The waiter did his job with cool professionalism. He was there when we needed him, gone when we didn’t, respectful but not fawning or chatty. I felt like a mob boss—especially flanked by those two bruisers.
“I hear minestrone is the test of a good Italian restaurant,” said Keith, who went with salad alongside his meal. I tried the minestrone, fairly straightforward but with an abundance vegetables and tender beans.
Pasta at Paisano’s, which accompanies or comprises many of the main courses, is clearly a strong suit. Made on the premises, this pasta nails the sweet spot between supple and firm. And for an extra dollar, you can upgrade from plain semolina to tomato or spinach pasta.
Even the carb-averse cage fighters nibbled their noodles. Shorty tucked into hers, too; they were topped with lightly breaded halibut and a Ligurian-style sauce of olives and capers. The pan-seared scallops on my angel hair pasta were big and juicy, and especially succulent against an herby red pepper sauce. Keith’s chicken Parmesan was tender but well textured. His dish had a slightly tart flavor that cut through the heaviness of the breaded cutlet stacked with fresh tomato sauce and Mozzarella cheese.

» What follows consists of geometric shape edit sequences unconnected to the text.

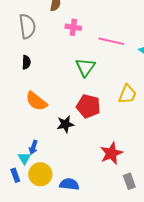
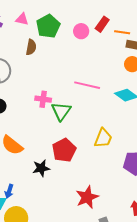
pink cross: (73, 27) -> (43, 99), moved
red pentagon: (88, 106) -> (64, 150), turned 30

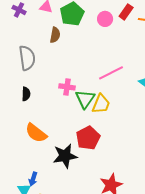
pink line: (87, 85) -> (111, 73), turned -40
yellow trapezoid: (103, 138) -> (101, 104), moved
black star: (41, 168) -> (65, 156), size x1.4

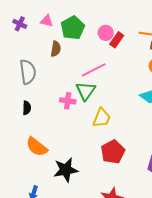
red rectangle: (126, 12) -> (117, 40), moved
pink line: (111, 73) -> (94, 70), moved
green triangle: (85, 99) -> (86, 91), moved
red pentagon: (88, 138) -> (113, 152), moved

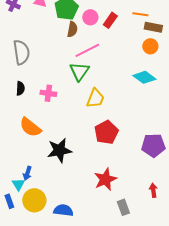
pink circle: (106, 33) -> (90, 17), moved
brown semicircle: (56, 49) -> (72, 29), moved
pink cross: (68, 101) -> (48, 93), moved

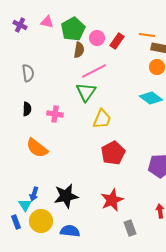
gray semicircle: (21, 52) -> (28, 73), size x0.7
black star: (59, 150) -> (66, 196), moved

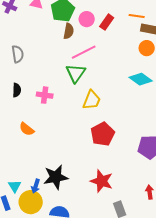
orange semicircle: (37, 148) -> (27, 129), size x0.7
blue arrow: (34, 194) -> (36, 186), moved
red star: (112, 200) -> (102, 181), turned -30

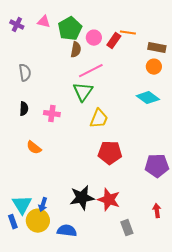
orange line: (137, 16) -> (128, 33), moved
red pentagon: (103, 134) -> (110, 153), turned 30
black star: (56, 177) -> (82, 198), moved
cyan triangle: (15, 186) -> (22, 205), size x1.5

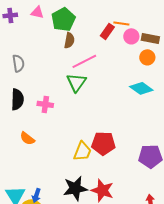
purple cross: (17, 25) -> (10, 15), turned -32
pink circle: (94, 38) -> (131, 36), moved
black semicircle: (24, 109) -> (17, 99), size x1.5
yellow trapezoid: (99, 119) -> (82, 151), moved

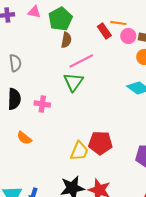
red rectangle: (107, 31) -> (104, 31), turned -70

I felt like a mob boss—especially flanked by those two bruisers.
Paisano’s house red wine, Montepulciano d’Abruzzo, was dangerously drinkable. The warriors enjoyed their share, as neither had a fight scheduled within the next two months: Wine is high in sugar—the No. 1 enemy of a cage-fighting diet—and it messes with your hydration levels. Worst of all, said Jodie, it messes with your mind, making a productive workout the next day difficult.
The dessert menu packs about 10 Italian delicacies. A square of tiramisu was steeped in a strong coffee flavor, while the ricotta-stuffed cannoli had citrus tones. Alongside dessert I sipped perhaps the best cup of coffee I’ve enjoyed in an Albuquerque restaurant.
On my next visit, I sat at the covered patio—airy but weatherproofed, with colorful mosaic tables—and chose an appetizer off the specials menu. The gorgonzola-stuffed grilled figs arrived enfolded in prosciutto and a Port reduction. They disappeared even quicker than they came. A dinner portion of chicken Marsala was also a standout, topped with freshly stewed tomatoes and mushrooms, along with a side of delicate, herbed pasta. Linguine in a clam and white wine sauce bore plenty of clam meat, some of it in shells, and was simple yet satisfying. “Ribs and Rigs,” rib meat on rigatoni, was a bit salty but spoon-tender and none-too lean. It came beneath a blanket of ragout. It was the sort of topping Jardine probably had in mind when he said: “I like the sauce to stay on top of the pasta.”